Es war angenehm überrascht, dass alle Städte und alles in ihnen für Menschen mit besonderen Bedürfnissen ausgestattet sind. Menschen mit Behinderungen unterschiedlicher Schwere sind überall: Sie gehen einkaufen, gehen in Parks spazieren, fahren mit dem Zug, sitzen in Restaurants. Manchmal sehe ich Leute mit Sauerstofftanks auf der Straße. Sie kaufen zum Beispiel Produkte auf dem Markt. Menschen mit Behinderungen leben hier ein rundum erfülltes Leben.

- Wenn Sie an der Stelle einer in Deutschland lebenden Person sind, gibt es etwas, das Touristen überrascht?

- Touristen aus verschiedenen Ländern haben ihre eigenen Merkmale. Aber bisher habe ich nichts besonders überraschendes gesehen. Wir selbst fühlen uns manchmal manchmal wie Touristen :)

- Ist das Leben in Deutschland im Allgemeinen besser oder schlechter als in Kiew?

- Das Leben in Kiew war wunderbar und wir vermissen unsere Heimatstadt fürchterlich. Aber wahrscheinlich, wenn hier alles viel schlimmer wäre, wären wir schon zurück. Es gibt einige Momente ausschließlich im Haushalt, die Unbehagen verursachen: das schreckliche Internet, das geschmacklose Essen in den Betrieben, das Fehlen eines guten Kosmetikdienstes und die Unfähigkeit, sonntags oder an Feiertagen einkaufen zu gehen, weil alles (!) Geschlossen ist. Andere Probleme scheinen mir im Laufe der Zeit zu überwinden, auch mentale. Aber auf der anderen Seite der Skala - EU-Staatsbürgerschaft, visafreie Einreise in die meisten Länder der Welt, ausgezeichnete Medizin, Versicherungen in vielen Bereichen. Darüber hinaus zeichnet sich Bayern durch außergewöhnliche Sicherheit und einwandfreie Ökologie aus. Und wie dem auch sei, es gibt oft freundliche Menschen aus verschiedenen Ländern, mit denen es interessant ist, zu kommunizieren. Wir haben bereits sehr nette Deutsche, Kroaten, Italiener, Griechen, Armenier und Juden kennengelernt.

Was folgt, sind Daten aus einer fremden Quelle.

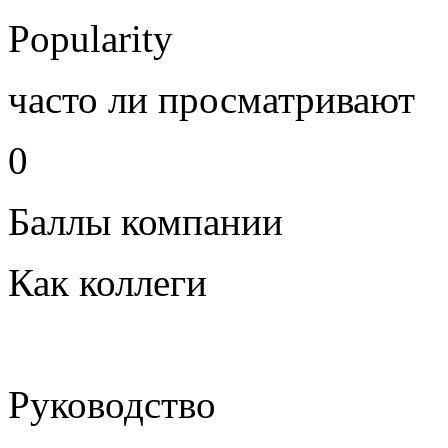
Popularity
часто ли просматривают
0
Баллы компании
Как коллеги
Руководство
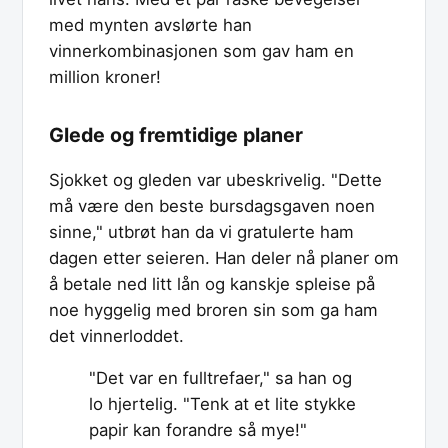
med mynten avslørte han
vinnerkombinasjonen som gav ham en
million kroner!
Glede og fremtidige planer
Sjokket og gleden var ubeskrivelig. "Dette
må være den beste bursdagsgaven noen
sinne," utbrøt han da vi gratulerte ham
dagen etter seieren. Han deler nå planer om
å betale ned litt lån og kanskje spleise på
noe hyggelig med broren sin som ga ham
det vinnerloddet.
"Det var en fulltrefaer," sa han og
lo hjertelig. "Tenk at et lite stykke
papir kan forandre så mye!"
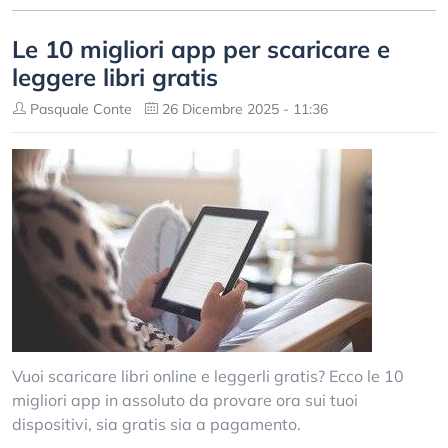
Le 10 migliori app per scaricare e
leggere libri gratis
Pasquale Conte
26 Dicembre 2025 - 11:36
Vuoi scaricare libri online e leggerli gratis? Ecco le 10
migliori app in assoluto da provare ora sui tuoi
dispositivi, sia gratis sia a pagamento.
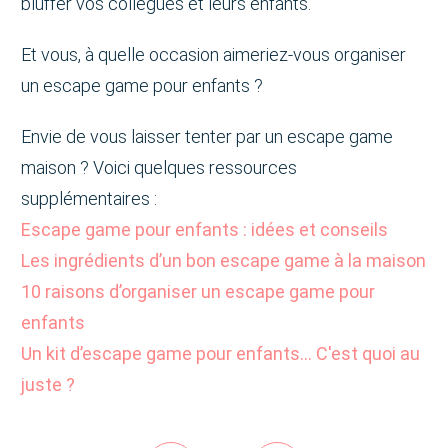
bluffer vos collègues et leurs enfants.
Et vous, à quelle occasion aimeriez-vous organiser
un escape game pour enfants ?
Envie de vous laisser tenter par un escape game
maison ? Voici quelques ressources
supplémentaires :
Escape game pour enfants : idées et conseils
Les ingrédients d’un bon escape game à la maison
10 raisons d’organiser un escape game pour
enfants
Un kit d’escape game pour enfants... C'est quoi au
juste ?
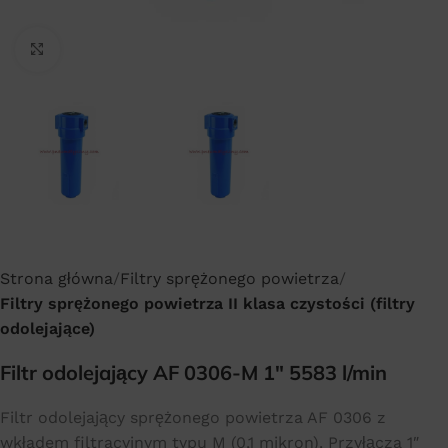
Click to enlarge
Strona główna
Filtry sprężonego powietrza
Filtry sprężonego powietrza II klasa czystości (filtry
odolejające)
Filtr odolejający AF 0306-M 1″ 5583 l/min
Filtr odolejający sprężonego powietrza AF 0306 z
wkładem filtracyjnym typu M (0,1 mikron). Przyłącza 1″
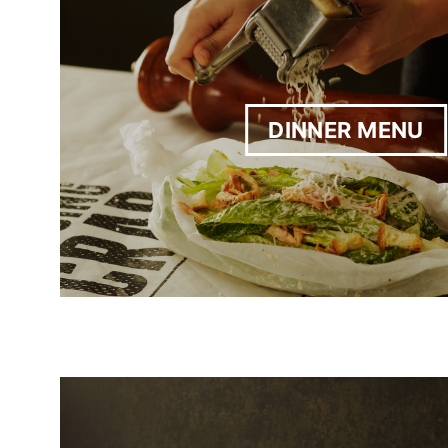
DINNER MENU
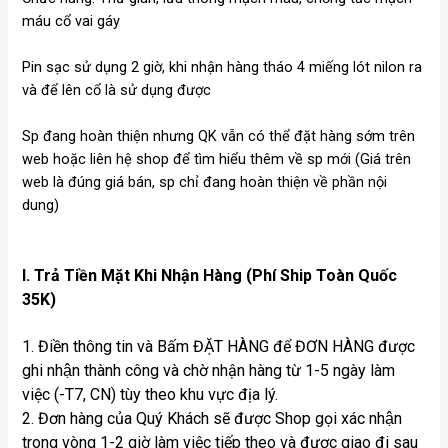
máu cổ vai gáy
Pin sạc sử dụng 2 giờ, khi nhận hàng tháo 4 miếng lót nilon ra
và để lên cổ là sử dụng được
Sp đang hoàn thiện nhưng QK vẫn có thể đặt hàng sớm trên
web hoặc liên hệ shop để tìm hiểu thêm về sp mới (Giá trên
web là đúng giá bán, sp chỉ đang hoàn thiện về phần nội
dung)
I. Trả Tiền Mặt Khi Nhận Hàng (Phí Ship Toàn Quốc
35K)
1. Điền thông tin và Bấm ĐẶT HÀNG để ĐƠN HÀNG được
ghi nhận thành công và chờ nhận hàng từ 1-5 ngày làm
việc (-T7, CN) tùy theo khu vực địa lý.
2. Đơn hàng của Quý Khách sẽ được Shop gọi xác nhận
trong vòng 1-2 giờ làm việc tiếp theo và được giao đi sau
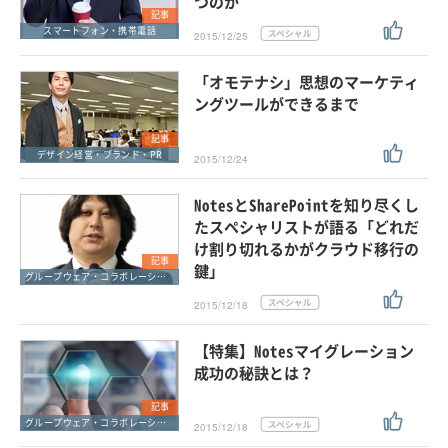
つのか
記事
スマートフォン・携帯電話
2015/12/25
「オモテナシ」思想のマーケティ
ングツールができるまで
記事
デザイン経営・ブランド・PR
2015/12/24
NotesとSharePointを知り尽くし
たスペシャリストが語る「どれだ
け割り切れるかがクラウド移行の
記事
鍵」
グループウェア・コラボレーション
2015/12/18
【特集】Notesマイグレーション
成功の秘訣とは？
記事
グループウェア・コラボレーション
2015/12/18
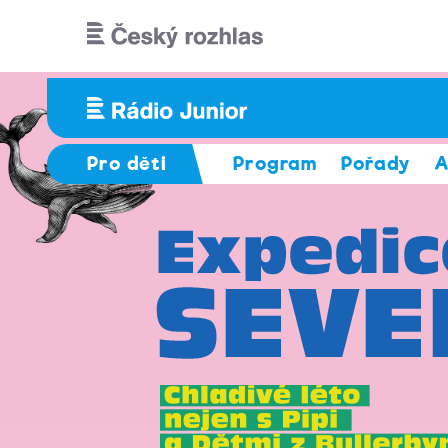
Přejít k hlavnímu obsahu
Pro děti
Program
Pořady
A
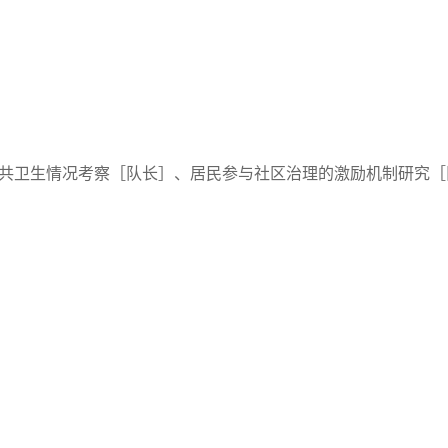
共卫生情况考察［队长］、居民参与社区治理的激励机制研究［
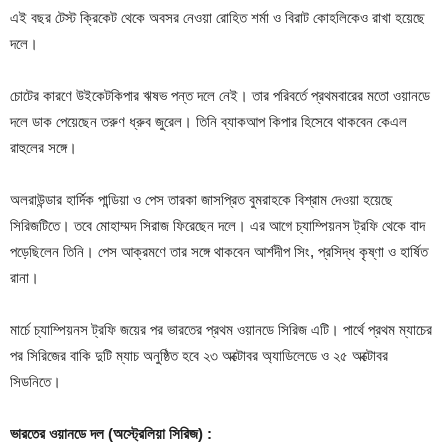
এই বছর টেস্ট ক্রিকেট থেকে অবসর নেওয়া রোহিত শর্মা ও বিরাট কোহলিকেও রাখা হয়েছে
দলে।
চোটের কারণে উইকেটকিপার ঋষভ পন্ত দলে নেই। তার পরিবর্তে প্রথমবারের মতো ওয়ানডে
দলে ডাক পেয়েছেন তরুণ ধ্রুব জুরেল। তিনি ব্যাকআপ কিপার হিসেবে থাকবেন কেএল
রাহুলের সঙ্গে।
অলরাউন্ডার হার্দিক পান্ডিয়া ও পেস তারকা জাসপ্রিত বুমরাহকে বিশ্রাম দেওয়া হয়েছে
সিরিজটিতে। তবে মোহাম্মদ সিরাজ ফিরেছেন দলে। এর আগে চ্যাম্পিয়নস ট্রফি থেকে বাদ
পড়েছিলেন তিনি। পেস আক্রমণে তার সঙ্গে থাকবেন আর্শদীপ সিং, প্রসিদ্ধ কৃষ্ণা ও হার্ষিত
রানা।
মার্চে চ্যাম্পিয়নস ট্রফি জয়ের পর ভারতের প্রথম ওয়ানডে সিরিজ এটি। পার্থে প্রথম ম্যাচের
পর সিরিজের বাকি দুটি ম্যাচ অনুষ্ঠিত হবে ২৩ অক্টোবর অ্যাডিলেডে ও ২৫ অক্টোবর
সিডনিতে।
ভারতের ওয়ানডে দল (অস্ট্রেলিয়া সিরিজ) :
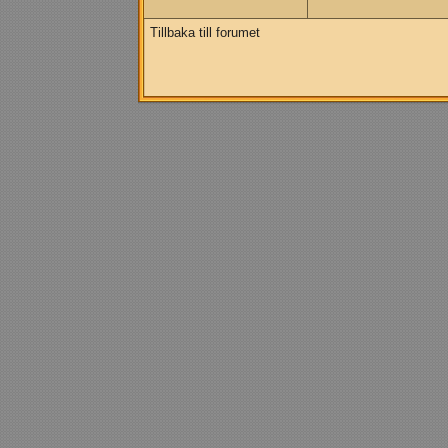
Tillbaka till forumet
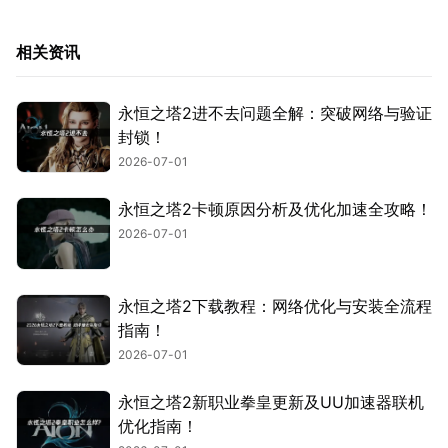
相关资讯
永恒之塔2进不去问题全解：突破网络与验证
封锁！
2026-07-01
永恒之塔2卡顿原因分析及优化加速全攻略！
2026-07-01
永恒之塔2下载教程：网络优化与安装全流程
指南！
2026-07-01
永恒之塔2新职业拳皇更新及UU加速器联机
优化指南！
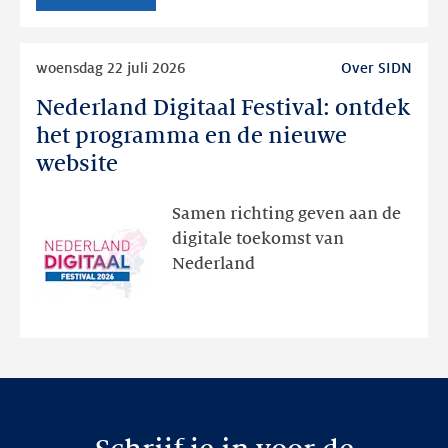
Lees
woensdag 22 juli 2026
Over SIDN
meer
Nederland Digitaal Festival: ontdek
Nederland
Digitaal
het programma en de nieuwe
Festival:
website
ontdek
het
Samen richting geven aan de
programma
digitale toekomst van
en
Nederland
de
nieuwe
website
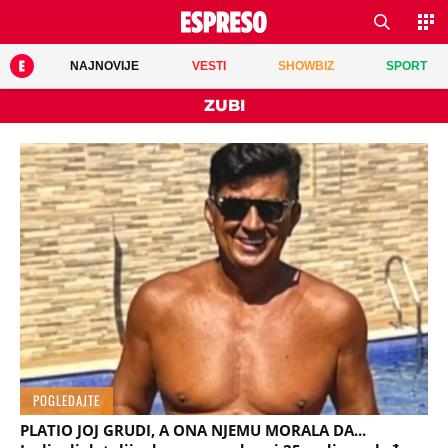
NAJNOVIJE
VESTI
SHOWBIZ
SPORT
ZUBI
POGLEDAJTE
PLATIO JOJ GRUDI, A ONA NJEMU MORALA DA...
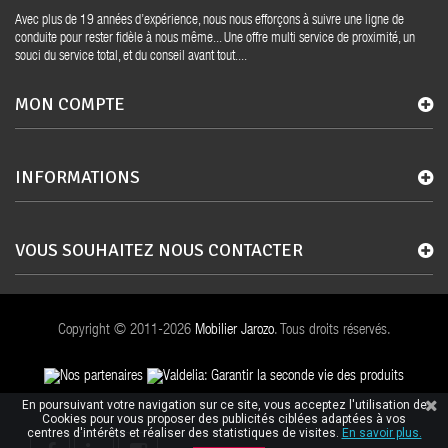
Avec plus de 19 années d’expérience, nous nous efforçons à suivre une ligne de
conduite pour rester fidèle à nous même... Une offre multi service de proximité, un
souci du service total, et du conseil avant tout....
MON COMPTE
INFORMATIONS
VOUS SOUHAITEZ NOUS CONTACTER
Copyright © 2011-2026
Mobilier Jarozo
. Tous droits réservés.
En poursuivant votre navigation sur ce site, vous acceptez l'utilisation de
Cookies pour vous proposer des publicités ciblées adaptées à vos
centres d'intérêts et réaliser des statistiques de visites.
En savoir plus.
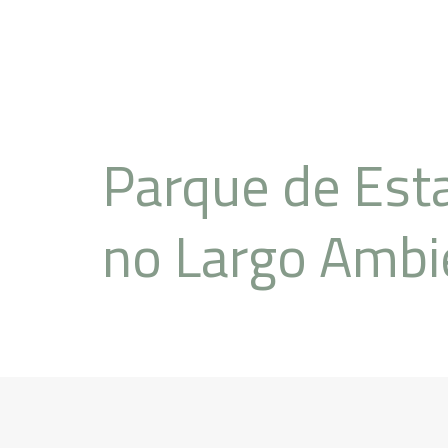
Parque de Est
no Largo Ambi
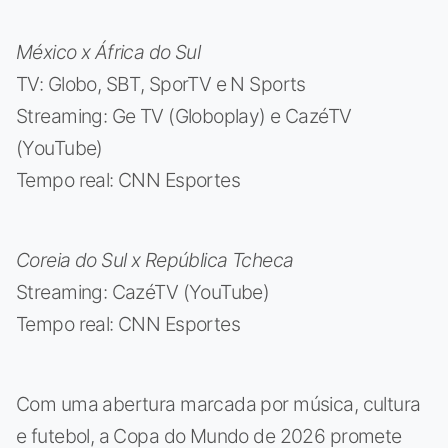
México x África do Sul
TV: Globo, SBT, SporTV e N Sports
Streaming: Ge TV (Globoplay) e CazéTV
(YouTube)
Tempo real: CNN Esportes
Coreia do Sul x República Tcheca
Streaming: CazéTV (YouTube)
Tempo real: CNN Esportes
Com uma abertura marcada por música, cultura
e futebol, a Copa do Mundo de 2026 promete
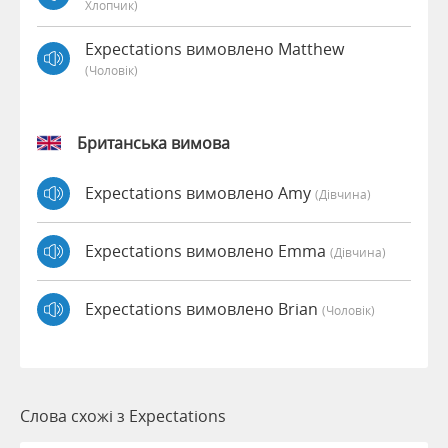
Хлопчик)
Expectations вимовлено Matthew
(чоловік)
Британська вимова
Expectations вимовлено Amy
(дівчина)
Expectations вимовлено Emma
(дівчина)
Expectations вимовлено Brian
(чоловік)
Слова схожі з Expectations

Jetzt kann ich mit Zuversicht sagen, dass der Umzug in ein anderes Land (besonders in ein so schwieriges Land wie Deutschland) kein Glücksspiel für Weicheier ist. Dies ist der ehrgeizigste Weg aus der Komfortzone, den Sie sich vorstellen können. Aber wenn Sie damit fertig werden, kann kein anderes Ereignis im Leben Ihre Grenzen und Horizonte erweitern und Ihren Charakter auf diese Art und Weise lindern.